Analysis
The research status of the NSE field can be assessed using three kind of analysis:
1) Bibliographic analysis
Statistics for patents and NSF grants are presented in tables and graphs on country, assignee, technology field, etc. The system also enables the user to identify the key countries, assignees, and technology fields in different time periods by using the number of cites indicator.
2) Citation analysis
The citation networks are presented for: countries, institutions and technology fields. The top 100 links of each network (according to the number of citations between the nodes) are visualized using an open source graph drawing software, Graphviz, provided by AT&T Labs (Gansner and North, 2000). The NanoMapper system enables users to study the citation networks over time and study knowledge diffusion between the analytical units.
In the networks, the direction of the links represents the direction of the knowledge flow. For example, a link from “Country A” to “Country B” means that country A’s patents had cited country B’s patents; the number beside the link is the total number of these citations.

3) Topic analysis
The content map tool developed by the Arizona Artificial Intelligence Lab was used to visualize the topics in nanotechnology patents/grants.
In the content map toolkit, technology topics in the documents are extracted using a Natural Language Processing tool, the Arizona Noun Phraser. The technology topics are organized by the multi-level self-organization map algorithm (Chen et al., 1996; Ong et al., 2005), which calculates the topic similarities according to the co-occurrence patterns of key phrases in document titles and abstracts.
On the content map interface, the topics are listed in a folder tree, and positioned geographically on a graph according to their similarity. Each node in the tree, corresponding to a region in the map, is a topic (keyword) identified from the document. Conceptually closer technology topics will be positioned closer geographically.
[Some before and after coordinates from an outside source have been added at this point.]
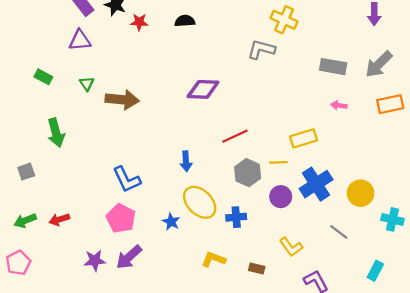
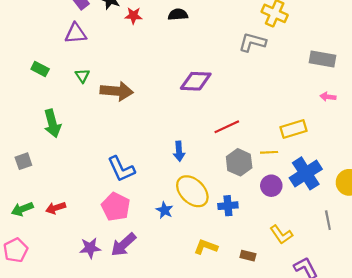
gray line: (339, 232) -> (328, 220), turned 42

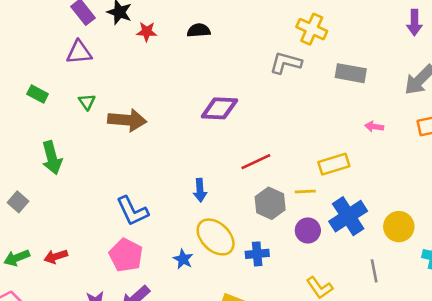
gray rectangle: (322, 59) -> (351, 73), moved
gray square: (23, 161) -> (18, 202), turned -30

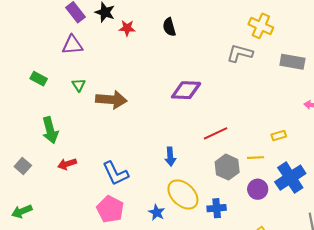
black semicircle: (199, 30) -> (169, 27), turned -102
yellow rectangle: (334, 164) -> (279, 135), size x0.6
red arrow: (56, 256) -> (67, 164), moved

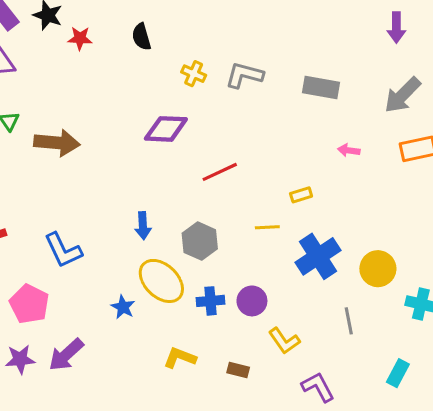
yellow cross: (261, 26) -> (194, 74), moved, size x0.7
red line: (216, 133) -> (220, 172), moved
gray hexagon: (227, 167) -> (200, 241), moved
purple circle: (258, 189) -> (252, 301), moved
pink pentagon: (110, 209) -> (29, 304), moved

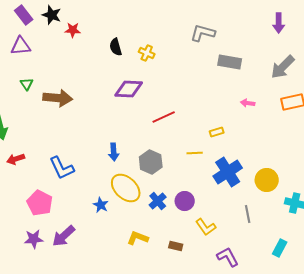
black semicircle: (141, 37) -> (116, 47), moved
gray L-shape: (244, 75) -> (203, 33), moved
blue cross: (210, 301) -> (158, 201), turned -36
Each time interval's content map was compared with the previous time interval's content map to visualize changes of topic areas. For each topic area, a growth rate was computed as the ratio between the number of documents in the current time period and that of the previous time period. A baseline growth rate was computed as the ratio between the total number of documents in the current time period and that of the previous time period. A topic region with similar growth rate to the base growth rate was assigned a green color. The topic region with higher (lower) growth rate was assigned a warmer (colder) color. If the topic was brand new, a red color was assigned to the region.